→ **Problem to work on**
This exercise calls for the data below to be retyped exactly, minus any images.

→ **Information given**
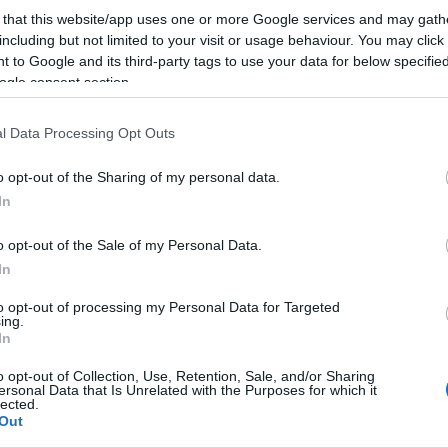
 that this website/app uses one or more Google services and may gath
alóban nem történt meg a miniszterelnökségem alatt,
including but not limited to your visit or usage behaviour. You may click 
 to Google and its third-party tags to use your data for below specifi
ogle consent section.
te, csak nem a lényeg. Nevetséges, mivel fenyegetőznek
atkoznak és problémákat keresnek. Azt ajánlom neki,
l Data Processing Opt Outs
thon keresse a problémákat, ne itt mérgezze a levegőt!
o opt-out of the Sharing of my personal data.
In
o opt-out of the Sale of my Personal Data.
In
to opt-out of processing my Personal Data for Targeted
ing.
In
o opt-out of Collection, Use, Retention, Sale, and/or Sharing
ersonal Data that Is Unrelated with the Purposes for which it
lected.
Out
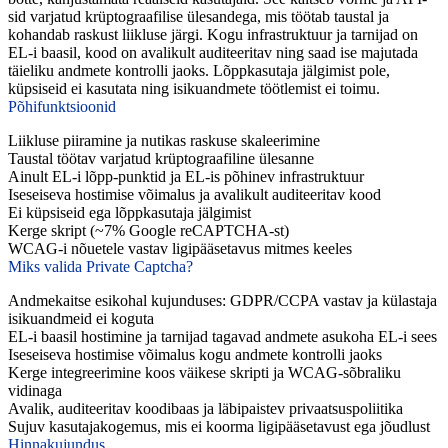
sid varjatud krüptograafilise ülesandega, mis töötab taustal ja
kohandab raskust liikluse järgi. Kogu infrastruktuur ja tarnijad on
EL-i baasil, kood on avalikult auditeeritav ning saad ise majutada
täieliku andmete kontrolli jaoks. Lõppkasutaja jälgimist pole,
küpsiseid ei kasutata ning isikuandmete töötlemist ei toimu.
Põhifunktsioonid
Liikluse piiramine ja nutikas raskuse skaleerimine
Taustal töötav varjatud krüptograafiline ülesanne
Ainult EL-i lõpp-punktid ja EL-is põhinev infrastruktuur
Iseseiseva hostimise võimalus ja avalikult auditeeritav kood
Ei küpsiseid ega lõppkasutaja jälgimist
Kerge skript (~7% Google reCAPTCHA-st)
WCAG-i nõuetele vastav ligipääsetavus mitmes keeles
Miks valida Private Captcha?
Andmekaitse esikohal kujunduses: GDPR/CCPA vastav ja külastaja
isikuandmeid ei koguta
EL-i baasil hostimine ja tarnijad tagavad andmete asukoha EL-i sees
Iseseiseva hostimise võimalus kogu andmete kontrolli jaoks
Kerge integreerimine koos väikese skripti ja WCAG-sõbraliku
vidinaga
Avalik, auditeeritav koodibaas ja läbipaistev privaatsuspoliitika
Sujuv kasutajakogemus, mis ei koorma ligipääsetavust ega jõudlust
Hinnakujundus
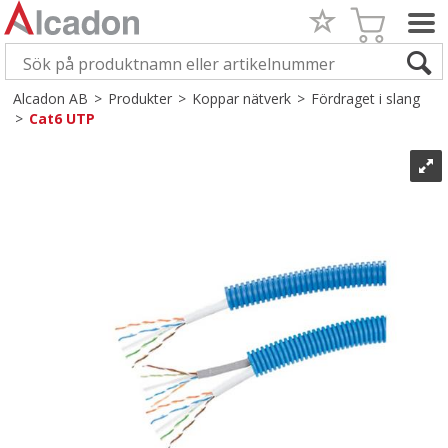
Alcadon AB
>
Produkter
>
Koppar nätverk
>
Fördraget i slang
>
Cat6 UTP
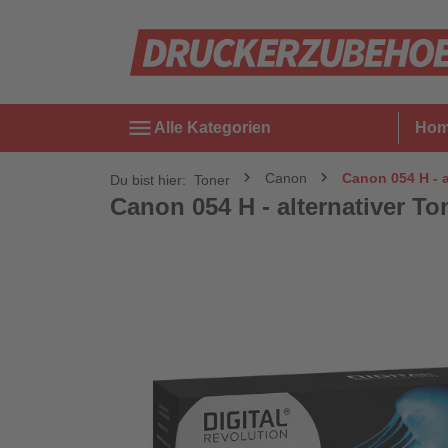
menu
Alle Kategorien
Ho
Canon
Canon 054 H - a
Du bist hier:
Toner
Canon 054 H - alternativer Ton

→ **The completed task**
 that this website/app uses one or more Google services and may gath
alóban nem történt meg a miniszterelnökségem alatt,
including but not limited to your visit or usage behaviour. You may click 
 to Google and its third-party tags to use your data for below specifi
ogle consent section.
te, csak nem a lényeg. Nevetséges, mivel fenyegetőznek
atkoznak és problémákat keresnek. Azt ajánlom neki,
l Data Processing Opt Outs
thon keresse a problémákat, ne itt mérgezze a levegőt!
o opt-out of the Sharing of my personal data.
In
o opt-out of the Sale of my Personal Data.
In
to opt-out of processing my Personal Data for Targeted
ing.
In
o opt-out of Collection, Use, Retention, Sale, and/or Sharing
ersonal Data that Is Unrelated with the Purposes for which it
lected.
Out
sid varjatud krüptograafilise ülesandega, mis töötab taustal ja
kohandab raskust liikluse järgi. Kogu infrastruktuur ja tarnijad on
EL-i baasil, kood on avalikult auditeeritav ning saad ise majutada
täieliku andmete kontrolli jaoks. Lõppkasutaja jälgimist pole,
küpsiseid ei kasutata ning isikuandmete töötlemist ei toimu.
Põhifunktsioonid
Liikluse piiramine ja nutikas raskuse skaleerimine
Taustal töötav varjatud krüptograafiline ülesanne
Ainult EL-i lõpp-punktid ja EL-is põhinev infrastruktuur
Iseseiseva hostimise võimalus ja avalikult auditeeritav kood
Ei küpsiseid ega lõppkasutaja jälgimist
Kerge skript (~7% Google reCAPTCHA-st)
WCAG-i nõuetele vastav ligipääsetavus mitmes keeles
Miks valida Private Captcha?
Andmekaitse esikohal kujunduses: GDPR/CCPA vastav ja külastaja
isikuandmeid ei koguta
EL-i baasil hostimine ja tarnijad tagavad andmete asukoha EL-i sees
Iseseiseva hostimise võimalus kogu andmete kontrolli jaoks
Kerge integreerimine koos väikese skripti ja WCAG-sõbraliku
vidinaga
Avalik, auditeeritav koodibaas ja läbipaistev privaatsuspoliitika
Sujuv kasutajakogemus, mis ei koorma ligipääsetavust ega jõudlust
Hinnakujundus
Alcadon AB
>
Produkter
>
Koppar nätverk
>
Fördraget i slang
>
Cat6 UTP
menu
Alle Kategorien
Ho
Canon
Canon 054 H - a
Du bist hier:
Toner
Canon 054 H - alternativer Ton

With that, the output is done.